1. I have the GIGS and am a WAW (being the male) - weird i know

2. My attitude and approach to what i am doing to this relationship: i am doing the 180-step thing i keep seeing posted. Again, weird considering i am not trying to salvage anything, i am trying to confirm whether or not i have true happiness in this M.

 

So i am no closer to the end, or the beginning.... i have way too much information and care way too much about all involved in this mess. I am not making it easy on myself, the spouse, or the kids.

 

Starting to think a separation might be good, could also backfire. who knows but i do know i will need to make a decision soon before it kills us all

Posted

NT

 

My gut reaction is if she is 9 years older than you, that would be a 30 year old woman attracting and marrying a 20 year old man, that she must have something special going for her.

 

With that thought comes the next as to how long will it take for her to find a replacement for you?

 

I have said it before in other posts, you don't realize how strongly those wedding vows have engrained themselves in your soul, And about the most devastating thing a man can experience in life is to see his wife, the mother of his children in the arms of another man. And unfortunately for most of us we have no clue until it happens, and there is nothing you can read that will give you an adequate description.

 

Have you considered how much grass is going to be greener when a large chunk of each pay check will be going to her and Child support, don't forget you will also most likely have to keep up payments for their health insurance and possible her car insurance.

 

You most likely at the best will be able to have visitation rights with you children, they will come over to your place maybe half of the time, but still live in you old home.

 

Wait until after the D she brings in her new M into the home, and he becomes their step father.

 

Now how green is the grass?

 

Something to think about

  • Author
Posted

She did have something special going, but now that I can look back on things, i can sit here and say we were never a good match. We started with a good foundation: communication. Problem is our communication went sour the minute the physical aspect of life started. And the physical aspect was suspect at best, despite it growing over the years. we are just different

 

those vows are in my blood. That is part in why i am struggling with what is transpiring. Its a failure on my part. I am not allowed to fail! The thought of seeing her in someone elses arms, to be honest, isnt making me feel any different. I, deep down, feel like she too would be happier with someone else. Someone who can appreciate her for who she is and what she offers. Finances are not of a concern for me. Not in any way shape or form. Not that I have loads of it, i just dont need it. I just need family and friends who are genuine w/ care and love (what i feel is lacking in my current M).

 

As far as kids... i look at it this way. I would be a better man/dad to them in the 40%-50% of quality time that i would get then the 100% time and being unhappy. It will make me appreciate them so much more and that would make me happier. However.... i do not like the thought of someone else raising them -- because that is not what I am about.

Posted

Its a failure on my part.

 

Yes, it is. It truly is.

 

I, deep down, feel like she too would be happier with someone else.

 

Why exactly do you feel that way? Does it lessen the guilt you feel?

 

i do not like the thought of someone else raising them -- because that is not what I am about.

 

You would be happier and your kids would be happier if you only had them 50% of the time. What a load of cobblers!!

 

Your kids will have a stepfather. He will be a BIG influence in their lives.

 

Get used to it.

  • Author
Posted

hopesndreams: i feel that way not because of the guilt, but because i am not giving her my everything. noone deserves that. there are alot of things i will get used to whether i like it or not... thats the way its been for the last little while anyways.

Posted

You sound like a quitter.

 

The easy way out.

 

Enjoy.

Posted

New Tattoo,

 

Your not alone!

I was reading your post and almost word for word I felt like I was reading about my situation.

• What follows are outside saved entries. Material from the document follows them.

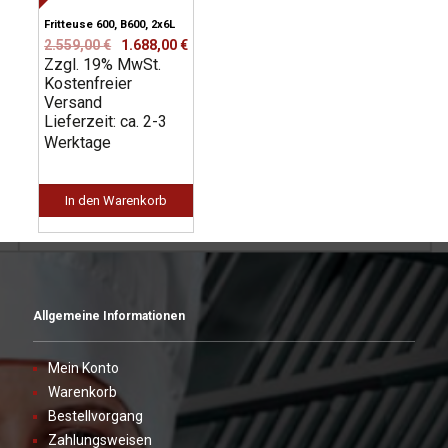
Fritteuse 600, B600, 2x6L
Ursprünglicher
Aktueller
2.559,00
€
1.688,00
€
Zzgl. 19% MwSt.
Preis
Preis
Kostenfreier
war:
ist:
Versand
2.559,00 €
1.688,00 €.
Lieferzeit: ca. 2-3
Werktage
In den Warenkorb
Allgemeine Informationen
Mein Konto
Warenkorb
Bestellvorgang
Zahlungsweisen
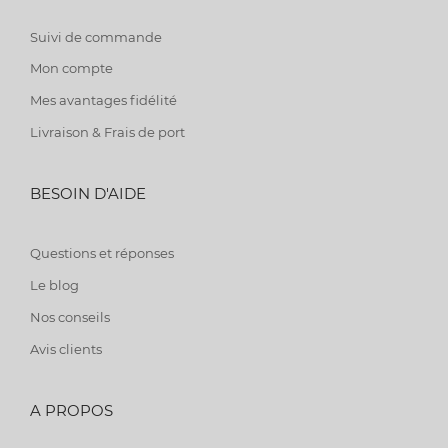
Suivi de commande
Mon compte
Mes avantages fidélité
Livraison & Frais de port
BESOIN D'AIDE
Questions et réponses
Le blog
Nos conseils
Avis clients
A PROPOS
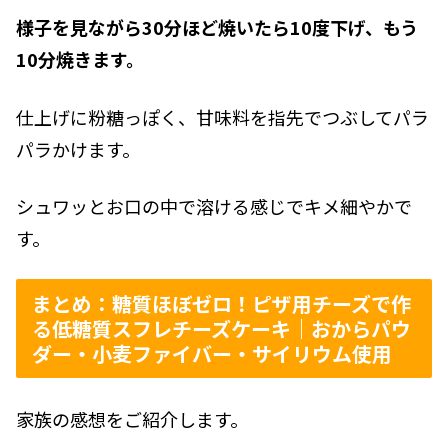
様子を見ながら30分ほど焼いたら10度下げ、もう
10分焼きます。
仕上げに粉糖っぽく、甘味料を指先でつぶしてパラ
パラかけます。
シュワッとお口の中で溶ける感じでキメ細やかで
す。
まとめ：糖質ほぼゼロ！ピザ用チーズで作
る低糖質スフレチーズケーキ｜おからパウ
ダー・小麦ファイバー・サイリウム使用
家族の感想をご紹介します。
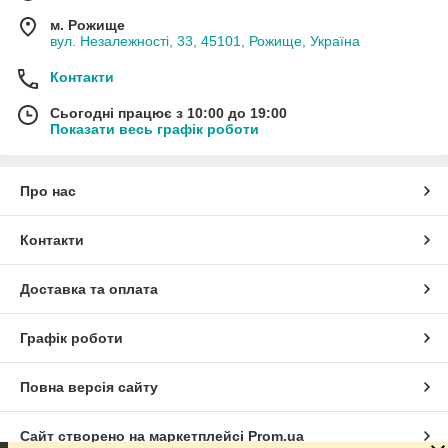
м. Рожище
вул. Незалежності, 33, 45101, Рожище, Україна
Контакти
Сьогодні працює з 10:00 до 19:00
Показати весь графік роботи
Про нас
Контакти
Доставка та оплата
Графік роботи
Повна версія сайту
Сайт створено на маркетплейсі
Prom.ua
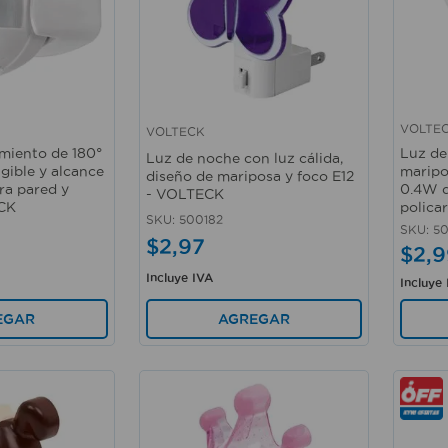
VOLTE
VOLTECK
Vista rápida
Vista 
miento de 180°
Luz de
Luz de noche con luz cálida,
igible y alcance
maripo
diseño de mariposa y foco E12
ra pared y
0.4W d
- VOLTECK
ECK
polica
SKU
:
500182
SKU
:
50
$
2
,
97
$
2
,
9
Incluye IVA
Incluye
AGREGAR
EGAR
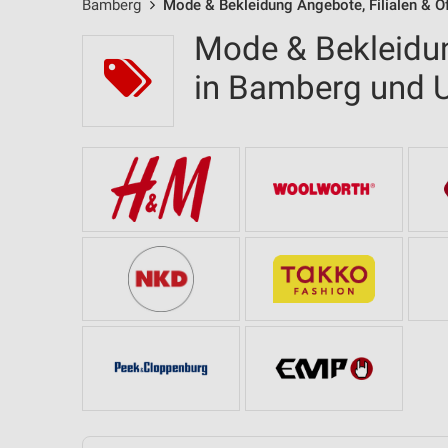
Bamberg
Mode & Bekleidung Angebote, Filialen & Ö
Mode & Bekleidun
in Bamberg und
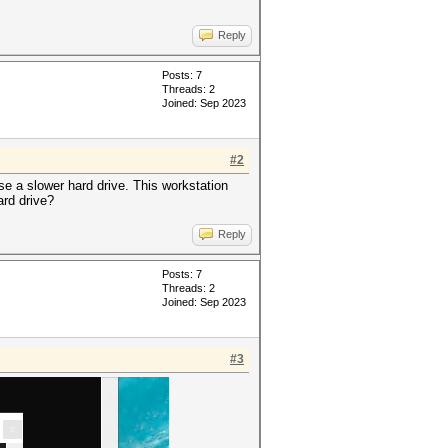
Reply
Posts: 7
Threads: 2
Joined: Sep 2023
#2
se a slower hard drive. This workstation
ard drive?
Reply
Posts: 7
Threads: 2
Joined: Sep 2023
#3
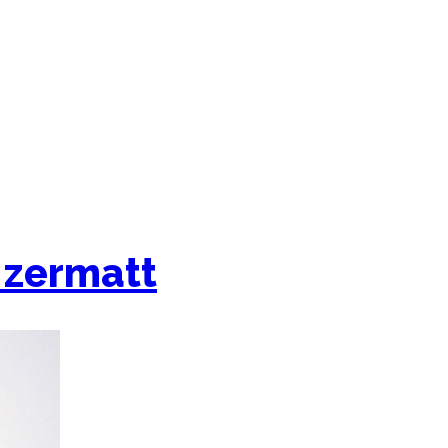
 zermatt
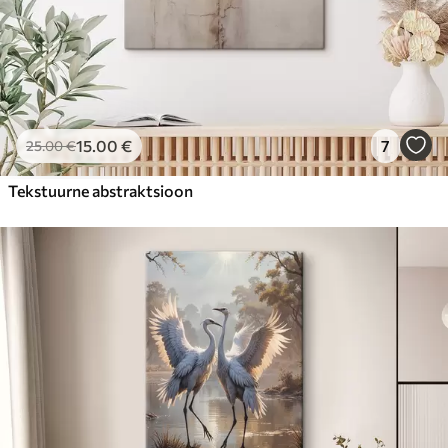
15
.00
€
7
25
.00
€
Tekstuurne abstraktsioon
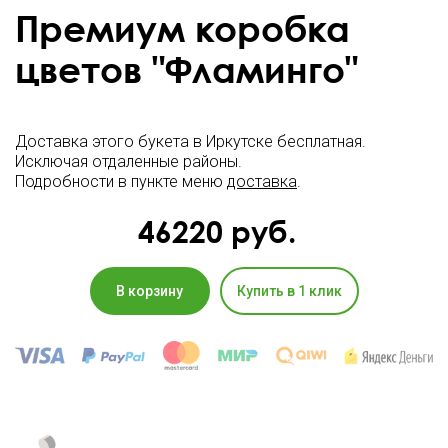
Премиум коробка
цветов "Фламинго"
Доставка этого букета в Иркутске бесплатная.
Исключая отдаленные районы.
Подробности в пункте меню
доставка
.
46220
руб.
В корзину
Купить в 1 клик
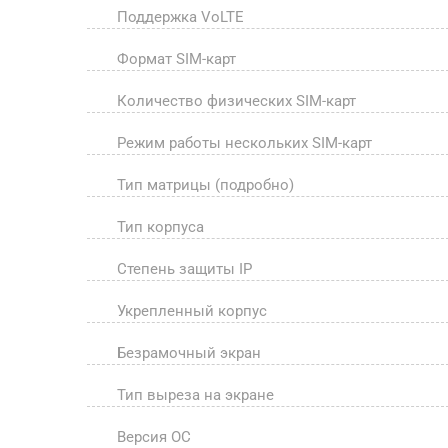
Поддержка VoLTE
Формат SIM-карт
Количество физических SIM-карт
Режим работы нескольких SIM-карт
Тип матрицы (подробно)
Тип корпуса
Степень защиты IP
Укрепленный корпус
Безрамочный экран
Тип выреза на экране
Версия ОС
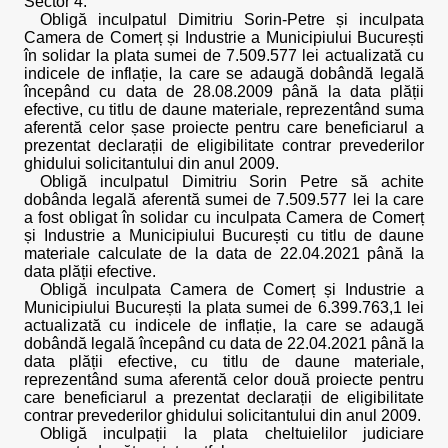
Sector 4.
Obligă inculpatul Dimitriu Sorin-Petre și inculpata
Camera de Comerț și Industrie a Municipiului București
în solidar la plata sumei de 7.509.577 lei actualizată cu
indicele de inflație, la care se adaugă dobândă legală
începând cu data de 28.08.2009 până la data plății
efective, cu titlu de daune materiale, reprezentând suma
aferentă celor șase proiecte pentru care beneficiarul a
prezentat declarații de eligibilitate contrar prevederilor
ghidului solicitantului din anul 2009.
Obligă inculpatul Dimitriu Sorin Petre să achite
dobânda legală aferentă sumei de 7.509.577 lei la care
a fost obligat în solidar cu inculpata Camera de Comerț
și Industrie a Municipiului București cu titlu de daune
materiale calculate de la data de 22.04.2021 până la
data plății efective.
Obligă inculpata Camera de Comerț și Industrie a
Municipiului București la plata sumei de 6.399.763,1 lei
actualizată cu indicele de inflație, la care se adaugă
dobândă legală începând cu data de 22.04.2021 până la
data plății efective, cu titlu de daune materiale,
reprezentând suma aferentă celor două proiecte pentru
care beneficiarul a prezentat declarații de eligibilitate
contrar prevederilor ghidului solicitantului din anul 2009.
Obligă inculpații la plata cheltuielilor judiciare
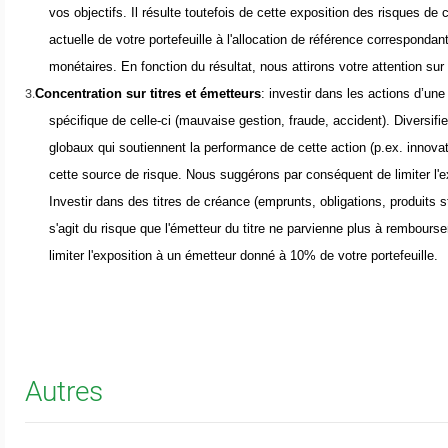
vos objectifs. Il résulte toutefois de cette exposition des risques de
actuelle de votre portefeuille à l'allocation de référence correspondan
monétaires. En fonction du résultat, nous attirons votre attention sur
3.
Concentration sur titres et émetteurs
:
i
nvestir
dans les actions d’une 
spécifique de celle-ci (mauvaise gestion, fraude, accident
). Diversifi
globaux qui
soutiennent la performance de cette action (p.ex. innovat
cette source de risque
. Nous
suggérons par conséquent de limiter l'
Investir
dans des titres de créance (emprunts, obligations, produits st
s'agit du risque que
l'émetteur du
titre ne parvienne plus à rembourser
limiter l'exposition à un émetteur donné à 10% de votre portefeuille.
Autres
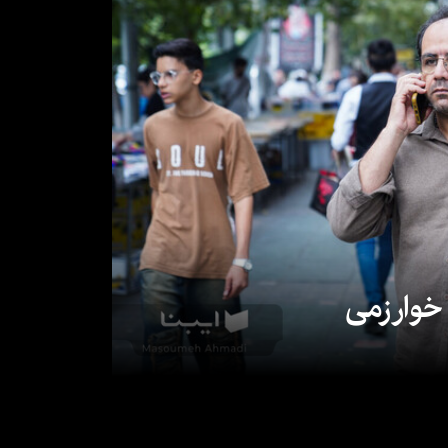
 خوارزمی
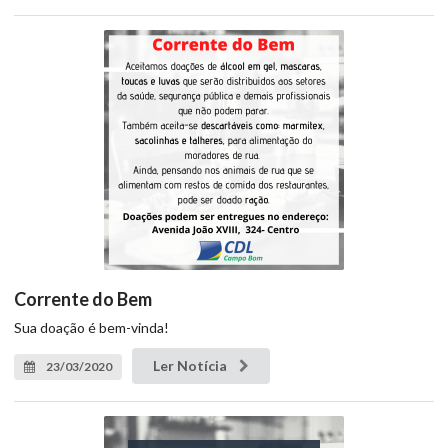
Corrente do Bem
Sua doação é bem-vinda!
Ler Notícia
23/03/2020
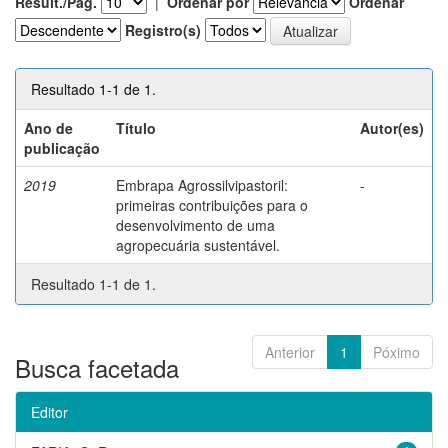
Result./Pág.
|
Ordenar por
Ordenar
Registro(s)
Resultado 1-1 de 1.
Ano de
Título
Autor(es)
publicação
2019
Embrapa Agrossilvipastoril:
-
primeiras contribuições para o
desenvolvimento de uma
agropecuária sustentável.
Resultado 1-1 de 1.
Anterior
1
Póximo
Busca facetada
Editor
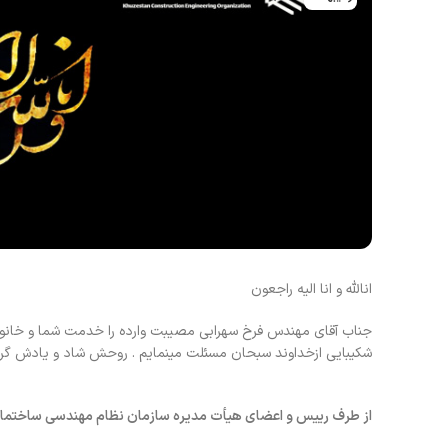
انالله و انا الیه راجعون
جناب آقای مهندس فرخ سهرابی مصیبت وارده را خدمت شما و خانوا
شکیبایی ازخداوند سبحان مسئلت مینمایم . روحش شاد و یادش گرا
از طرف رییس و اعضای هیأت مدیره سازمان نظام مهندسی ساختما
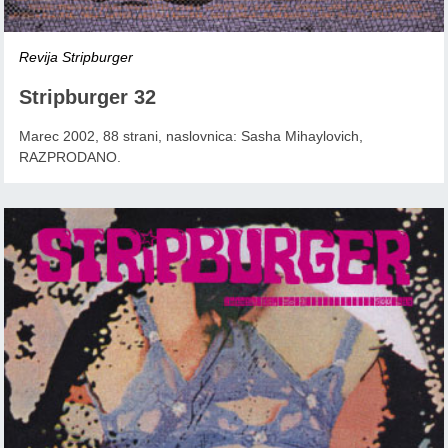
Revija Stripburger
Stripburger 32
Marec 2002, 88 strani, naslovnica: Sasha Mihaylovich,
RAZPRODANO.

People say, "oh you shouldn't talk to other people, you should talk to your spouse"

Truly yes, however, it is always good to vent, otherwise I think you will explode. I have a guy friend that has always been there for me and it's nice to have him to talk about what's going on and when others see the problems in your marriage before you even mention it, you know something isn't right.

 

And talking with your Spouse doesn't always get the desired results. Take mine for example, I've requested her to change/do things over the years that have just never got done. Ever! So finally after so many years of never getting done I threatened Divorce, then she realized how f*cking seriously pissed off I was. Now she's started to change but, I don't think it will last as she isn't a very motivated person and once the novelty of trying to keep me with her wears off I don't think she'll stay on top of it. However, Time will tell and I digress...

 

Everybody always says in a scenario like this that your taking the easy way out, your running away, or Grass is always greener but, in the end you can't change how you feel and once the Heart checks out it's hard for it to come back...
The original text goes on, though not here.